Se le primarie americane scardinano tutti i pronostici, portando in campo un possibile presidente donna e uno nero, la moda, al contrario, tiene fede alla tradizione e non propone nulla di veramente nuovo.
Anche Miuccia Prada, che chiude la seconda giornata di passerelle, si occupa di variazioni sul classico invece di dedicarsi al suo continuo ripensamento della divisa maschile. Con irriverenza ed estro, ormai marchio di fabbrica, questa stagione prende sotto esame la camicia e il gilet. La prima diventa un abito da sera con allacciatura spostata sulla schiena e doppio collo; il secondo si trasforma in una sorta di slip a vita alta da allacciare come cintura da smoking. Tutto ha il sapore di scardinamento dei simboli maschili che, da una parte imprigionano gli uomini (il famoso colletto bianco o la cravatta); dall’altra tentano di liberarli (come le mutande a vista degli skaters con i pantaloni a vita bassa). Ma il risultato ribadisce quanto sia difficile, se non impossibile, emancipare l’uomo dalla gabbia giacca-camicia-cravatta. Proponendo un’alternativa eccentrica invece che propositiva.

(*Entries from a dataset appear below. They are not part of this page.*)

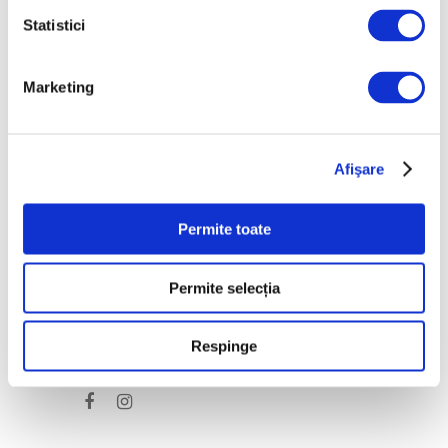
Peisaje de Marie
Bracquemond și de
Statistici
surorile Edma și Berthe
Morisot reapar public
Marketing
după decenii
7 August 2026
Afişare
Categorii
Permite toate
Artǎ
Natură
Permite selecția
Societate
Respinge
Urmăreşte-ne pe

Il resto degli stilisti guarda al classico. Qui, nella cornice delle sfilate maschili, da sempre deputata agli esperimenti e all’innovazione. Così, per assurdo, sono proprio le proposte tradizionali a rivelarsi le più sicure e le più facili (come visto da Salvatore Ferragamo, Bottega Veneta, Neil Barret, Emporio Armani e Haute).
Da annotare, infine, il ritorno del montone e del parka, due soprabiti che diventeranno il tormentone della prossima stagione fredda.